SAN DIEGO — In a dramatic development that stunned courtroom observers, the defense in Mayor Roger Hedgecock's felony retrial rested Tuesday without presenting a single witness, setting the stage for the case to go to the jury next week.

Describing the prosecution's case as a "sand castle . . . that crumbled," Hedgecock's attorney, Oscar Goodman, explained his bold strategic gambit by saying that he felt no need to present a defense "because it's very clear to us that the prosecution has not met its burden of proof beyond a reasonable doubt."

"Our feeling was, their witnesses were our witnesses . . . and so there was no need to present a defense," Goodman told reporters after his dramatic courtroom announcement shortly before noon.

About 10 minutes earlier, Deputy Dist. Atty. Charles Wickersham, who presented 61 prosecution witnesses over 17 days, had rested his case. Because of Yom Kippur and Superior Court Judge William L. Todd Jr.'s plans to attend a judicial conference, closing arguments in the case are scheduled for next week.

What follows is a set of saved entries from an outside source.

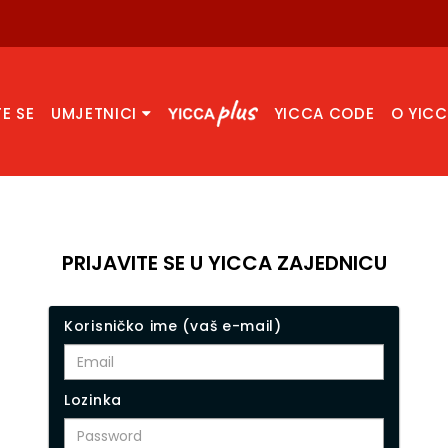
TE SE
UMJETNICI
YICCA CODE
O YIC
PRIJAVITE SE U YICCA ZAJEDNICU
Korisničko ime (vaš e-mail)
Lozinka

Goodman, a Las Vegas lawyer widely regarded as one of the top criminal attorneys in the West, jokingly referred to his hometown while explaining that he decided not to put on a defense "because there was nothing to add through any foreseeable witness which would substantially affect the jury's picture of the case."

"I'm from Las Vegas--there was no gamble," Goodman said of his decision. Hedgecock initially wanted to testify on his own behalf, the defense attorney added, but later agreed that he did not need to do so because his major arguments were brought to the jury's attention through Goodman's cross-examination of prosecution witnesses.

Wickersham, though, admitted later that even he was caught off guard by Goodman's strategic maneuver.

"I'm surprised they didn't put on a case, quite frankly," Wickersham said, dismissing Goodman's comments about what he sees as the weaknesses in the prosecution's case as "just propaganda for the hallway." Asked whether he perceived Goodman's strategy as risky, Wickersham replied, "You bet! Absolutely!"

Goodman, confident that he had already built his case through his cross-examinations, had said previously that he expected to spend less than a week in presenting Hedgecock's defense. That projected timetable had prompted widespread conjecture about whether Hedgecock would take the stand in his own defense, as he had in his first trial, which ended in a mistrial in February with the jurors deadlocked 11-1 in favor of conviction.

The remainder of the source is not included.